You can configure the following resilience settings:
- Record failure:
- Fail the run after more than x failed records – Terminate the processing of the data flow and mark it as failed after the threshold for the allowed total number of failed records is reached or exceeded. If the threshold is not reached or exceeded, the data flow run finishes with errors. The default value is 1000 failed records.
- Node failure:
- Resume on other nodes from the last snapshot – For resumable data flow runs, transfer the processing to the remaining active Data Flow service nodes. The starting point is based on the last processed record ID before the snapshot with the data flow run was saved. With this setting enabled, each record can be processed more than once.
- Restart the partitions on other nodes – For non-resumable data flow runs, transfer the processing to the remaining active Data Flow service nodes. The starting point is based on the first record in the data partition. With this setting enabled, each record can be processed more than once.
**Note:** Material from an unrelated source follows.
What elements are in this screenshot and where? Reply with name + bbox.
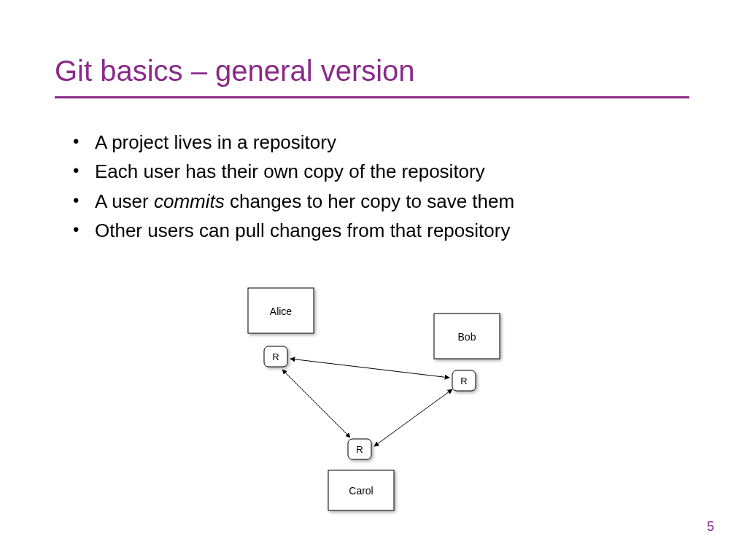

- Skip partitions on the failed node – For batch mode data flow runs, do not analyze the data that resides on the failed Data Flow service node. The run will be completed without all records being processed but each record that is successfully processed as a result of this data flow run is processed only once.
- Fail the entire run – Terminate the data flow run and mark it as failed when a Data Flow service node fails. This setting provides backward compatibility with previous Pega Platform versions.
- Snapshot management:
- Create a snapshot every x seconds – For resumable data flow runs, specify the elapsed time for creating snapshots of the data flow runs state. The default value is 5 seconds.